Both of these methods have their pros and cons. If only the virus signatures system is used, it is important to update it at least once a day. When you bear in mind that 15 new viruses are discovered everyday, an antivirus that is left for two or three days without being updated is a serious danger.

The heuristic system has the drawback that it can warn you about items that you know are not viruses. If you have to work with a lot of items that may be considered dangerous, you could soon tire of the alerts. Programmers in particular may prefer to disable this option.

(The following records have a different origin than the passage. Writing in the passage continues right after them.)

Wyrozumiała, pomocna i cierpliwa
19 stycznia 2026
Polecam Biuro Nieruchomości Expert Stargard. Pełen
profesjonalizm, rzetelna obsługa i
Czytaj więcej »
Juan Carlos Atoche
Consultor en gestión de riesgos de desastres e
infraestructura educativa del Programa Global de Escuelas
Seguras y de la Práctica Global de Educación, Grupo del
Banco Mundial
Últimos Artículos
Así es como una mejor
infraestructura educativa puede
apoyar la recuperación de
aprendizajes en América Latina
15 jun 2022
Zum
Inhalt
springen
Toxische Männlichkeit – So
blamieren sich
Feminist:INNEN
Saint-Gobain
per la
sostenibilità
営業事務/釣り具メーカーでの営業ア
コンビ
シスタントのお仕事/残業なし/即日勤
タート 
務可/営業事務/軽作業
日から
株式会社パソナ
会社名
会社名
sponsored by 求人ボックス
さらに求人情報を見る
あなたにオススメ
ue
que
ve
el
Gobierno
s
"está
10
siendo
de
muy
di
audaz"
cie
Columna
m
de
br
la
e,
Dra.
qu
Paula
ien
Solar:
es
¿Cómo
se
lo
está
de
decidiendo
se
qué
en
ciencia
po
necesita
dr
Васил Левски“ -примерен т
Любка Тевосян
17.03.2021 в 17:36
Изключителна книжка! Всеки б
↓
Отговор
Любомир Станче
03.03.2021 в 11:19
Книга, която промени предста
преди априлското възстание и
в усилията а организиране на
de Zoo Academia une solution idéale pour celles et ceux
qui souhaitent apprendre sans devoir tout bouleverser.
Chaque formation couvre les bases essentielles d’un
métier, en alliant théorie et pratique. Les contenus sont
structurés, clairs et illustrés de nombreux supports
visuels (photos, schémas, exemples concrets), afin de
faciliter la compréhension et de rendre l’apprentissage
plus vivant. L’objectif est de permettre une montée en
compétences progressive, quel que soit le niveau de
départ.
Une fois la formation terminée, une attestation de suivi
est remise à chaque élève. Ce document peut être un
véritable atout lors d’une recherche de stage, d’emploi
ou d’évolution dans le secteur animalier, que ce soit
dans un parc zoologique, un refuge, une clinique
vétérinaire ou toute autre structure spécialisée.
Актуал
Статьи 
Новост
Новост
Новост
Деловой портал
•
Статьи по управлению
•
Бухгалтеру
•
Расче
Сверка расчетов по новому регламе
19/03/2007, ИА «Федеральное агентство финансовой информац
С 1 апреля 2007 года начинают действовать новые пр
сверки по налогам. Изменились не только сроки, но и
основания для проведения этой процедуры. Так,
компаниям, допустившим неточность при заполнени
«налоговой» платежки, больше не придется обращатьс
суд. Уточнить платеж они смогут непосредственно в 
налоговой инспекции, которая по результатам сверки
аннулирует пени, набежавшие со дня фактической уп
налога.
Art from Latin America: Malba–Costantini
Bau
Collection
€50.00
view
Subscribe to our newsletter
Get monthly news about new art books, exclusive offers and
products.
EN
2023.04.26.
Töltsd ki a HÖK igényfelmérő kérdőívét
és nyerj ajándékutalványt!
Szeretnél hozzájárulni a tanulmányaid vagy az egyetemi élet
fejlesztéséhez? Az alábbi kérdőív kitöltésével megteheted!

Permanent and on demand scans

When describing antivirus programs, it is important to clearly distinguish between the two types of protection on offer. The first is permanent scans, which are more complex and essential. These scans constantly monitor the operations performed on the computer to prevent any kind of intrusion.

The other type of protection available is on demand scans. These use the same scan engine as the permanent protection and check any parts of the system whenever the user wants. These are normally used under special circumstances. For example, a user may want to perform an on demand scan when using a new floppy disk or to check information stored on the computer that hasn't been used for a while.